■ **What you should do**
Pick every line out of the entries below that holds the string "Marketing", and report them.

■ **Data**
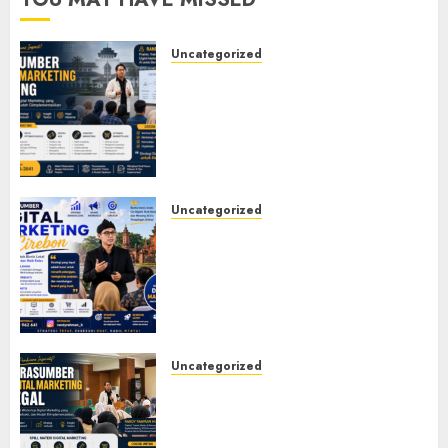
Uncategorized
Narasumber Digital
Marketing Bandung untuk
Seminar, Workshop, Pelatihan
UMKM, dan Corporate
Training
JULY 20, 2026
0
Uncategorized
Narasumber Digital
Marketing Cirebon: Strategi
Membangun Bisnis yang
Relevan di Tengah Perubahan
Digital
JULY 4, 2026
0
Uncategorized
Narasumber Digital
Marketing Tegal untuk
Seminar, Workshop, dan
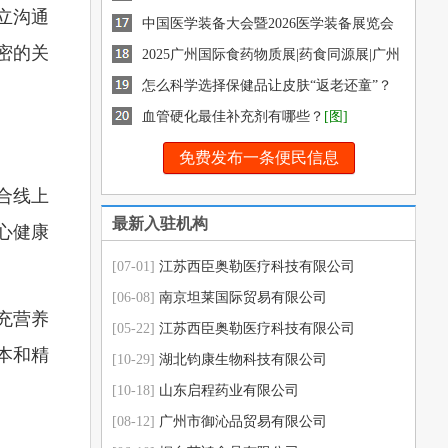
立沟通
药交会
中国医学装备大会暨2026医学装备展览会
密的关
2025广州国际食药物质展|药食同源展|广州
健康展|12月盛
怎么科学选择保健品让皮肤“返老还童”？
[图]
血管硬化最佳补充剂有哪些？
[图]
免费发布一条便民信息
合线上
最新入驻机构
心健康
[07-01]
江苏西臣奥勒医疗科技有限公司
[06-08]
南京坦莱国际贸易有限公司
充营养
[05-22]
江苏西臣奥勒医疗科技有限公司
本和精
[10-29]
湖北钧康生物科技有限公司
[10-18]
山东启程药业有限公司
[08-12]
广州市御沁品贸易有限公司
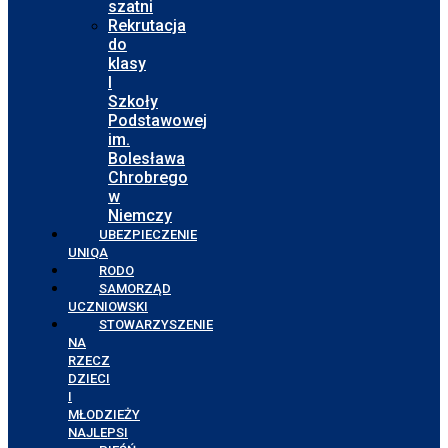
szatni
Rekrutacja
do
klasy
I
Szkoły
Podstawowej
im.
Bolesława
Chrobrego
w
Niemczy
UBEZPIECZENIE
UNIQA
RODO
SAMORZĄD
UCZNIOWSKI
STOWARZYSZENIE
NA
RZECZ
DZIECI
I
MŁODZIEŻY
NAJLEPSI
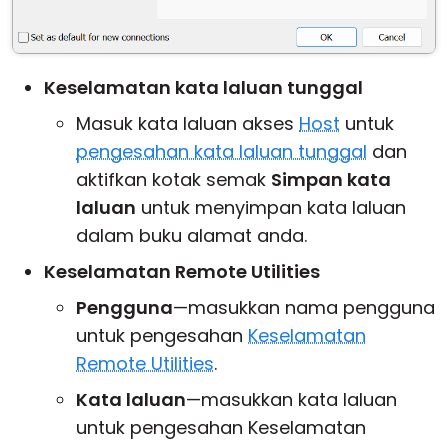
Keselamatan kata laluan tunggal
Masuk kata laluan akses
Host
untuk
pengesahan kata laluan tunggal
dan
aktifkan kotak semak
Simpan kata
laluan
untuk menyimpan kata laluan
dalam buku alamat anda.
Keselamatan Remote Utilities
Pengguna
—masukkan nama pengguna
untuk pengesahan
Keselamatan
Remote Utilities
.
Kata laluan
—masukkan kata laluan
untuk pengesahan Keselamatan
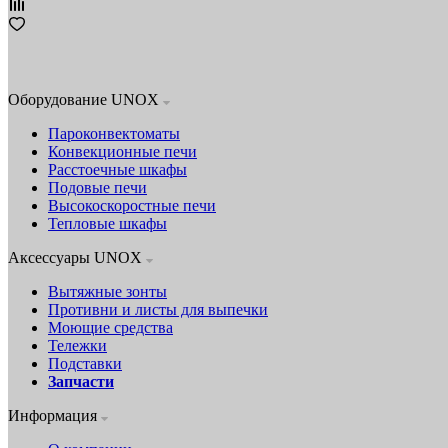
Оборудование UNOX
Пароконвектоматы
Конвекционные печи
Расстоечные шкафы
Подовые печи
Высокоскоростные печи
Тепловые шкафы
Аксессуары UNOX
Вытяжные зонты
Противни и листы для выпечки
Моющие средства
Тележки
Подставки
Запчасти
Информация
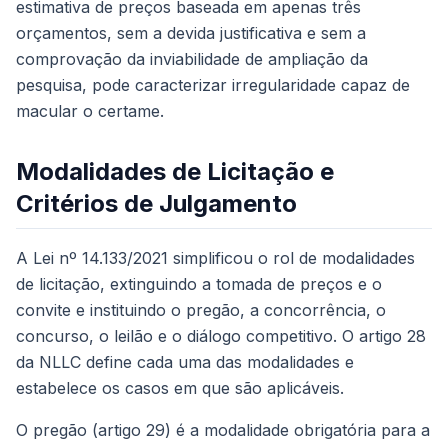
estimativa de preços baseada em apenas três
orçamentos, sem a devida justificativa e sem a
comprovação da inviabilidade de ampliação da
pesquisa, pode caracterizar irregularidade capaz de
macular o certame.
Modalidades de Licitação e
Critérios de Julgamento
A Lei nº 14.133/2021 simplificou o rol de modalidades
de licitação, extinguindo a tomada de preços e o
convite e instituindo o pregão, a concorrência, o
concurso, o leilão e o diálogo competitivo. O artigo 28
da NLLC define cada uma das modalidades e
estabelece os casos em que são aplicáveis.
O pregão (artigo 29) é a modalidade obrigatória para a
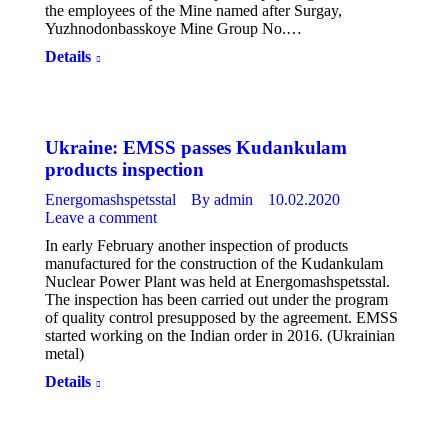
the employees of the Mine named after Surgay,
Yuzhnodonbasskoye Mine Group No.…
Details
Ukraine: EMSS passes Kudankulam
products inspection
Energomashspetsstal
By
admin
10.02.2020
Leave a comment
In early February another inspection of products
manufactured for the construction of the Kudankulam
Nuclear Power Plant was held at Energomashspetsstal.
The inspection has been carried out under the program
of quality control presupposed by the agreement. EMSS
started working on the Indian order in 2016. (Ukrainian
metal)
Details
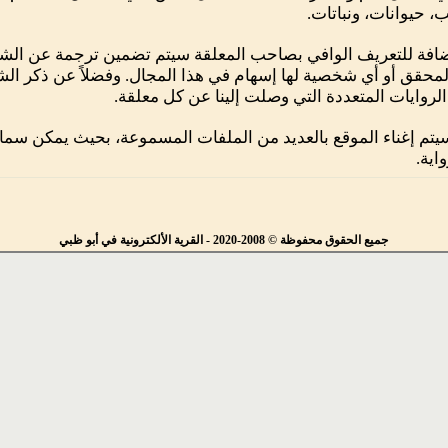
، حيوانات، ونباتات.
ضافة للتعريف الوافي بصاحب المعلقة سيتم تضمين ترجمة عن الشا
محقق أو أي شخصية لها إسهام في هذا المجال. وفضلاً عن ذكر الش
لروايات المتعددة التي وصلت إلينا عن كل معلقة.
يتم إغناء الموقع بالعديد من الملفات المسموعة، بحيث يمكن سما
اية.
جميع الحقوق محفوظة © 2008-2020 - القرية الألكترونية في أبو ظبي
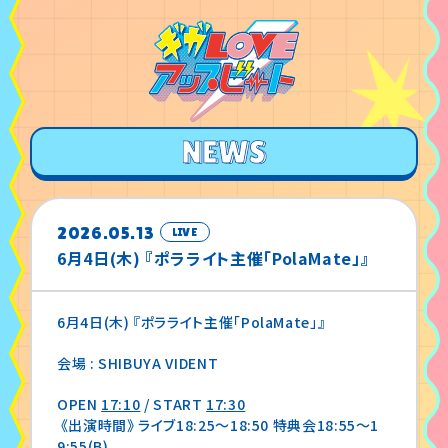
2026.05.13
LIVE
6月4日(木) 『ポラライト主催「PolaMate」』
6月4日(木) 『ポラライト主催「PolaMate」』
会場 : SHIBUYA VIDENT
OPEN
17:10
/ START
17:30
《出演時間》 ライブ18:25〜18:50 特典会18:55〜1
9:55(B)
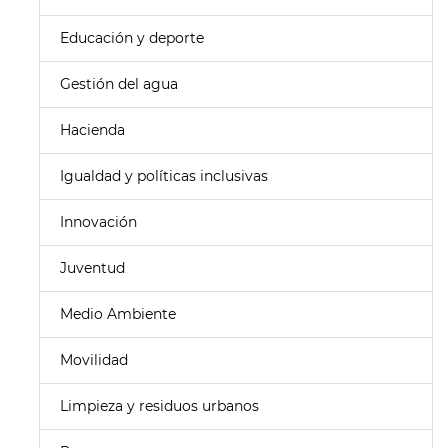
Educación y deporte
Gestión del agua
Hacienda
Igualdad y políticas inclusivas
Innovación
Juventud
Medio Ambiente
Movilidad
Limpieza y residuos urbanos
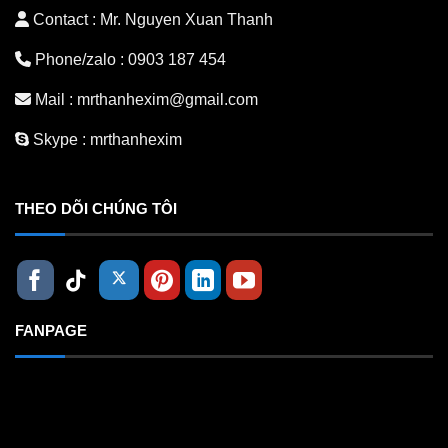
Contact : Mr. Nguyen Xuan Thanh
Phone/zalo :
0903 187 454
Mail :
mrthanhexim@gmail.com
Skype :
mrthanhexim
THEO DÕI CHÚNG TÔI
FANPAGE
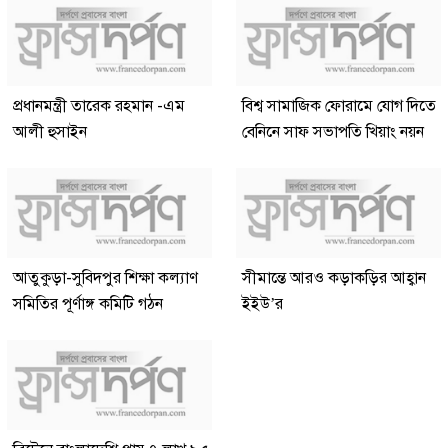
প্রধানমন্ত্রী তারেক রহমান -এম
বিশ্ব সামাজিক ফোরামে যোগ দিতে
আলী হুসাইন
বেনিনে সাফ সভাপতি খিয়াং নয়ন
আতুকুড়া-সুবিদপুর শিক্ষা কল্যাণ
সীমান্তে আরও কড়াকড়ির আহ্বান
সমিতির পূর্ণাঙ্গ কমিটি গঠন
ইইউ’র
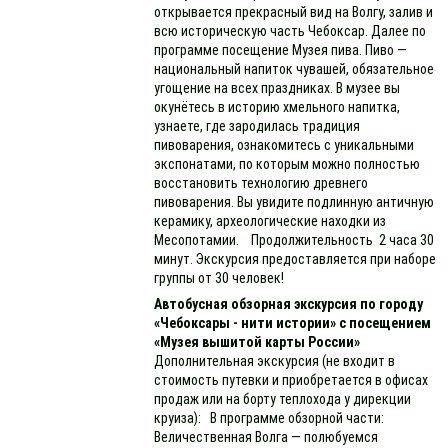
открывается прекрасный вид на Волгу, залив и
всю историческую часть Чебоксар. Далее по
программе посещение Музея пива. Пиво —
национальный напиток чувашей, обязательное
угощение на всех праздниках. В музее вы
окунётесь в историю хмельного напитка,
узнаете, где зародилась традиция
пивоварения, ознакомитесь с уникальными
экспонатами, по которым можно полностью
восстановить технологию древнего
пивоварения. Вы увидите подлинную античную
керамику, археологические находки из
Месопотамии. Продолжительность 2 часа 30
минут. Экскурсия предоставляется при наборе
группы от 30 человек!
Автобусная обзорная экскурсия по городу
«Чебоксары - нити истории» с посещением
«Музея вышитой карты России»
Дополнительная экскурсия (не входит в
стоимость путевки и приобретается в офисах
продаж или на борту теплохода у дирекции
круиза): В программе обзорной части:
Величественная Волга — полюбуемся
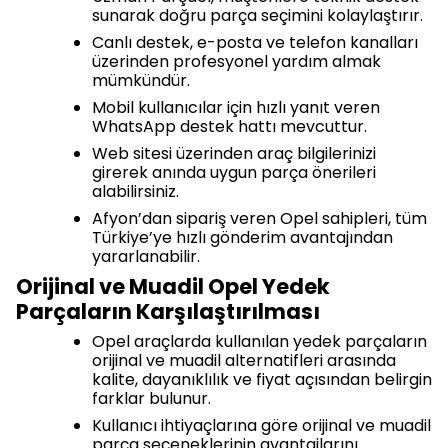
sunarak doğru parça seçimini kolaylaştırır.
Canlı destek, e-posta ve telefon kanalları
üzerinden profesyonel yardım almak
mümkündür.
Mobil kullanıcılar için hızlı yanıt veren
WhatsApp destek hattı mevcuttur.
Web sitesi üzerinden araç bilgilerinizi
girerek anında uygun parça önerileri
alabilirsiniz.
Afyon’dan sipariş veren Opel sahipleri, tüm
Türkiye’ye hızlı gönderim avantajından
yararlanabilir.
Orijinal ve Muadil Opel Yedek
Parçaların Karşılaştırılması
Opel araçlarda kullanılan yedek parçaların
orijinal ve muadil alternatifleri arasında
kalite, dayanıklılık ve fiyat açısından belirgin
farklar bulunur.
Kullanıcı ihtiyaçlarına göre orijinal ve muadil
parça seçeneklerinin avantajlarını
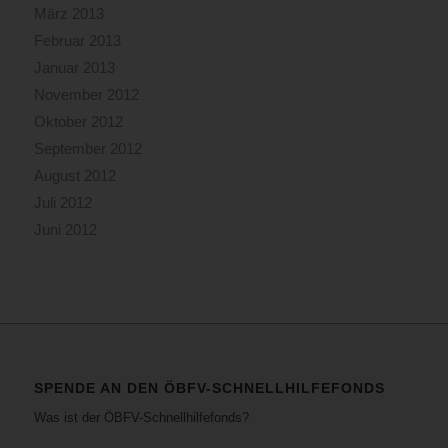
März 2013
Februar 2013
Januar 2013
November 2012
Oktober 2012
September 2012
August 2012
Juli 2012
Juni 2012
SPENDE AN DEN ÖBFV-SCHNELLHILFEFONDS
Was ist der ÖBFV-Schnellhilfefonds?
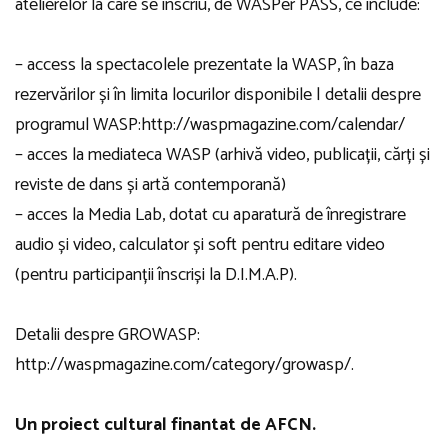
atelierelor la care se înscriu, de WASPer PASS, ce include:
– access la spectacolele prezentate la WASP, în baza
rezervărilor și în limita locurilor disponibile | detalii despre
programul WASP:http://waspmagazine.com/calendar/
– acces la mediateca WASP (arhivă video, publicații, cărți și
reviste de dans și artă contemporană)
– acces la Media Lab, dotat cu aparatură de înregistrare
audio și video, calculator și soft pentru editare video
(pentru participanții înscriși la D.I.M.A.P).
Detalii despre GROWASP:
http://waspmagazine.com/category/growasp/.
Un proiect cultural finantat de AFCN.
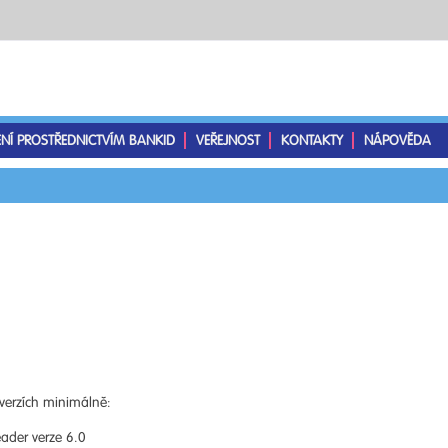
ENÍ PROSTŘEDNICTVÍM BANKID
VEŘEJNOST
KONTAKTY
NÁPOVĚDA
verzích minimálně:
ader verze 6.0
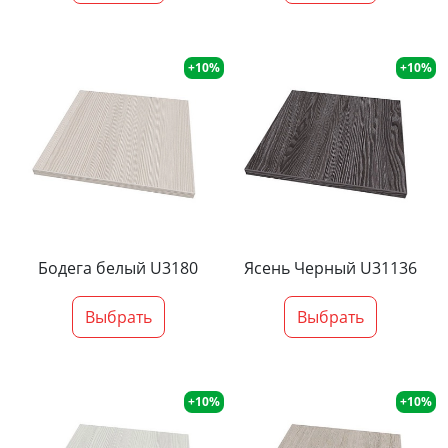
+10%
+10%
Бодега белый U3180
Ясень Черный U31136
Выбрать
Выбрать
+10%
+10%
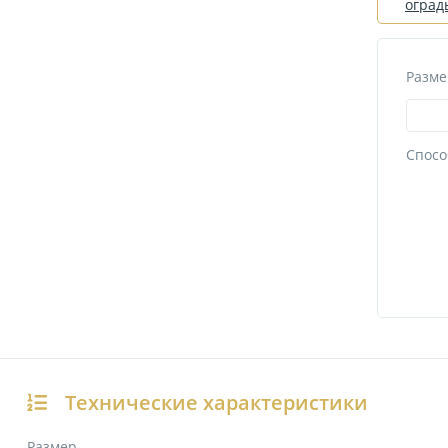
оград
Разме
Спосо
Технические характеристики
Размер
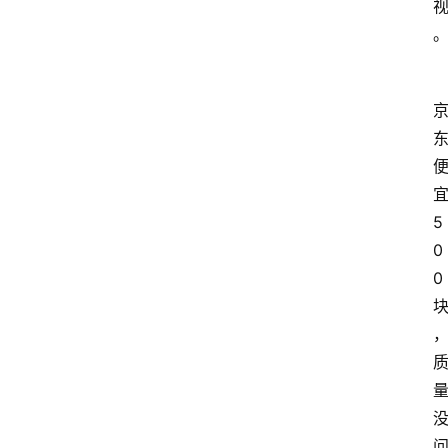
5
0
0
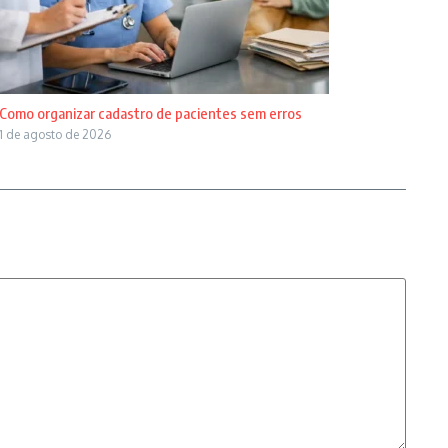
Como organizar cadastro de pacientes sem erros
1 de agosto de 2026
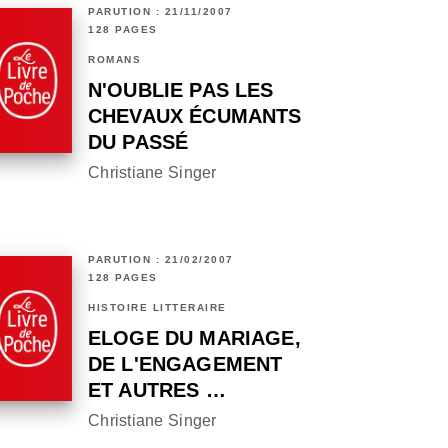
PARUTION : 21/11/2007
128 PAGES
ROMANS
N'OUBLIE PAS LES
CHEVAUX ÉCUMANTS
DU PASSÉ
Christiane Singer
PARUTION : 21/02/2007
128 PAGES
HISTOIRE LITTÉRAIRE
ELOGE DU MARIAGE,
DE L'ENGAGEMENT
ET AUTRES …
Christiane Singer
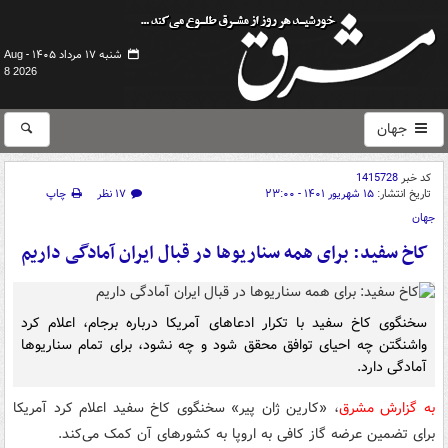
شنبه ۱۷ مرداد ۱۴۰۵ -
Aug
8 2026
جهان
کد خبر
1415728
تاریخ انتشار:
۱۵ شهریور ۱۴۰۱ - ۲۳:۰۰
۱۷ نظر
چاپ
جهان
کاخ سفید: برای همه سناریوها در قبال ایران آمادگی داریم
سخنگوی کاخ سفید با تکرار ادعاهای آمریکا درباره برجام، اعلام کرد
واشنگتن چه احیای توافق محقق شود و چه نشود، برای تمام سناریوها
آمادگی دارد.
به گزارش مشرق
، «کارین ژان پیر» سخنگوی کاخ سفید اعلام کرد آمریکا
برای تضمین عرضه گاز کافی به اروپا به کشورهای آن کمک می‌کند.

■ **Solution to the problem**
Marketing Bandung untuk
Marketing Cirebon: Strategi
Marketing Tegal untuk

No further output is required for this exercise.